At the Learning Session, Carol Anne spoke about ‘Indigenomics’,  a theory which responds to the economic marginalization of Indigenous peoples in Canada.

What is Indigenomics?

Carol Anne describes Indigenomics as:

–   participatory and inclusive economic growth that recognizes that Canada’s economy has been built on natural resources and has displaced Indigenous people from the land.
–   the conscious claim to, and creation of spaces for the emerging knowledge, activity, and promotion of all things related to Indigenous economy.

Current Realities

In 2011 the size of the Canadian Aboriginal economy was estimated to be $16 billion. By 2016 it had doubled to $32 billion, exceeding expectations. Despite all the barriers, the Indigenous economy is outperforming Canada’s economic growth rate and Carol Anne thinks it will grow to $100 billion. She said, “Canada can almost pay attention or it can pay attention. Paying attention means paying attention to Indigenous youth, the fastest growing demographic in the country.”

Amid this economic growth, Aboriginal people continue to be overrepresented in the justice, child welfare, and other systems and to be overrepresented among the Canadians who are homeless, have diabetes, and have low levels of literacy.

Carol Anne believes that measurement should shift from the negatives to a focus on assets and successes within the Indigenous community, and that the federal government through Indigenous and Northern Affairs (INAC) should reallocate funding away from social deficits (currently about 95% of budget) to economic development (now about 2% of budget) and reconciliation (now about 3% of budget).

In her work at a national level, Carol Anne advocates for investment in economic development and metrics for monitoring components of reconciliation such as Indigenous youth employment.
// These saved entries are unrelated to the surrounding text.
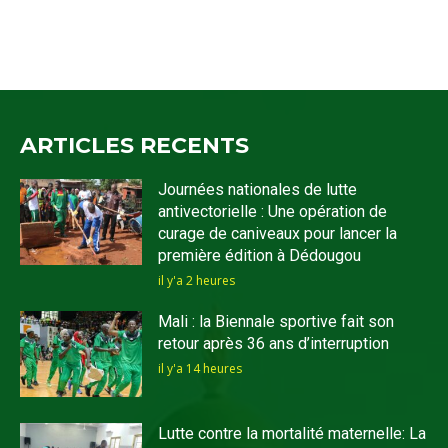
ARTICLES RECENTS
Journées nationales de lutte
antivectorielle : Une opération de
curage de caniveaux pour lancer la
première édition à Dédougou
il y'a 2 heures
Mali : la Biennale sportive fait son
retour après 36 ans d’interruption
il y'a 14 heures
Lutte contre la mortalité maternelle: La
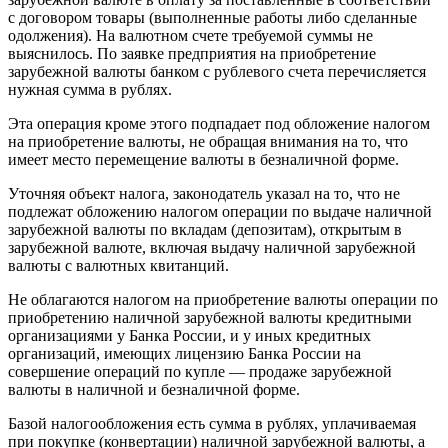
с договором товары (выполненные работы либо сделанные
одолжения). На валютном счете требуемой суммы не
выяснилось. По заявке предприятия на приобретение
зарубежной валюты банком с рублевого счета перечисляется
нужная сумма в рублях.
Эта операция кроме этого подпадает под обложение налогом
на приобретение валюты, не обращая внимания на то, что
имеет место перемещение валюты в безналичной форме.
Уточняя объект налога, законодатель указал на то, что не
подлежат обложению налогом операции по выдаче наличной
зарубежной валюты по вкладам (депозитам), открытым в
зарубежной валюте, включая выдачу наличной зарубежной
валюты с валютных квитанций.
Не облагаются налогом на приобретение валюты операции по
приобретению наличной зарубежной валюты кредитными
организациями у Банка России, и у иных кредитных
организаций, имеющих лицензию Банка России на
совершение операций по купле — продаже зарубежной
валюты в наличной и безналичной форме.
Базой налогообложения есть сумма в рублях, уплачиваемая
при покупке (конвертации) наличной зарубежной валюты, а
The Essentials: Confidence and Hope

Carol Anne highlights that it is essential for young people to have confidence and to feel they have a voice and a future that holds more than a life on social assistance. For her, it was the experience of being given the opportunity for a job at age 14 in a local store, which helped her gain a sense of presence and eventually propelled her to attend University and the life she has today.

Strategies to Support Indigenomics

Carol Anne shared several examples of strategies that advance Indigenomics.
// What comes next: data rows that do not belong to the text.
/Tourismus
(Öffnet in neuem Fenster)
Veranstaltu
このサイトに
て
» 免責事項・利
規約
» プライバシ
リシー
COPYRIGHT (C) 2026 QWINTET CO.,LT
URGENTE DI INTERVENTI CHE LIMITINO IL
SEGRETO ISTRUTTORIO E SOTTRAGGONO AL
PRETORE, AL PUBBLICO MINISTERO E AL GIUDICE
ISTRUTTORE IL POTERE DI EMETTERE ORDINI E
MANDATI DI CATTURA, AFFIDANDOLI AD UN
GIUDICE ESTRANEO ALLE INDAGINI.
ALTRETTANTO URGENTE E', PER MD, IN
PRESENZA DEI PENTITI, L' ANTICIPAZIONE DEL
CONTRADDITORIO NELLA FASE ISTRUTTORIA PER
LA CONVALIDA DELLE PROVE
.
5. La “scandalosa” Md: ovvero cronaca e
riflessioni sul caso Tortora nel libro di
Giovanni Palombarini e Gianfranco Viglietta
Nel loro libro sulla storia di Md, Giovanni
In the United States, in an organization called Women Empowering Women for Indian Nations (WEWIN), older women mentor younger women in soft skills that build confidence.

In Victoria, cross-sectoral approaches to Indigenous youth employment include a micro-lending program that helps youth start their own business. With funding and support, five youth have started businesses – food trucks, a tour company, and a beading enterprise – and become self-sufficient.
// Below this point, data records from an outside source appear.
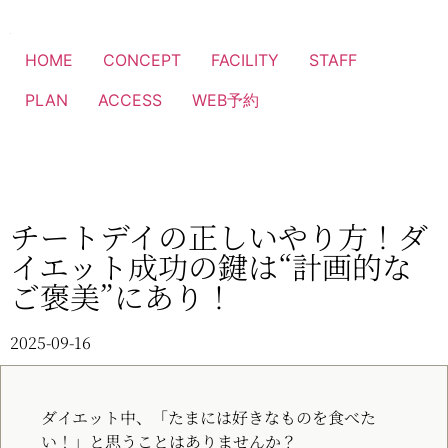
HOME
CONCEPT
FACILITY
STAFF
PLAN
ACCESS
WEB予約
チートデイの正しいやり方！ダ
イエット成功の鍵は“計画的な
ご褒美”にあり！
2025-09-16
ダイエット中、「たまには好きなものを食べた
い！」と思うことはありませんか？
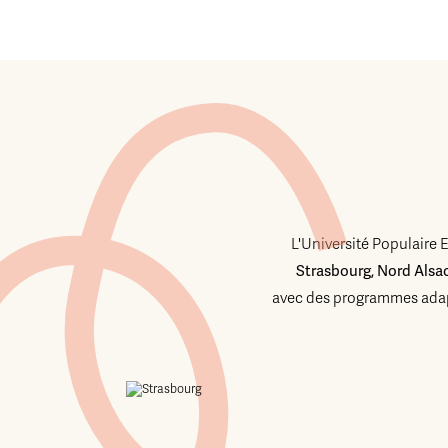
L'Université Populaire 
Strasbourg, Nord Alsa
avec des programmes adap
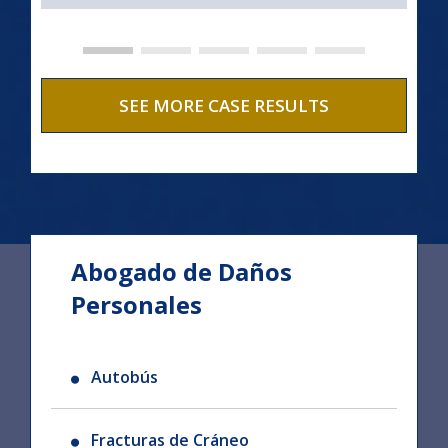
SEE MORE CASE RESULTS
Abogado de Daños
Personales
Autobús
Fracturas de Cráneo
Actions to Advance Indigenomics and Reconciliation

When asked about the most important thing that non-Indigenous people and organizations can do to create change, Carol Anne offered several suggestions:

–   Work together. Creating pathways to reconciliation has to be approached in an integrated manner that creates a culture of reconciliation. Use a multi-sectoral approach that involves education and health and considers the family.
–   Break cycles of poverty for example, by working with young mothers to create strong foundations for families and communities.
–   Remove barriers to employment. Review the job prerequisites to determine whether they are really necessary. If a job can be done without a driver licence or grade twelve, remove it from the list of requirements.
–   Seek out available resources for building understanding about reconciliation. Tell the story about the things your organization is doing for reconciliation.
–   Do not wait for Indigenous people and groups to come to you. Go to them.

Carol Anne closed her talk with the following message:

Collaborative design must come from the community and create support systems for Indigenous youth entering employment. Maybe your organization can provide a scholarship or drivers training or childcare. These are all success factors that build confidence and provide access. What each organization brings to the table, builds on what others are doing to create an environment for success.

Let’s have the courage to do this together.

*Some of the attendees at the Learning Session

Carol Anne’s book ‘Indigenomics – a Global Power Shift’ will be available in early 2018.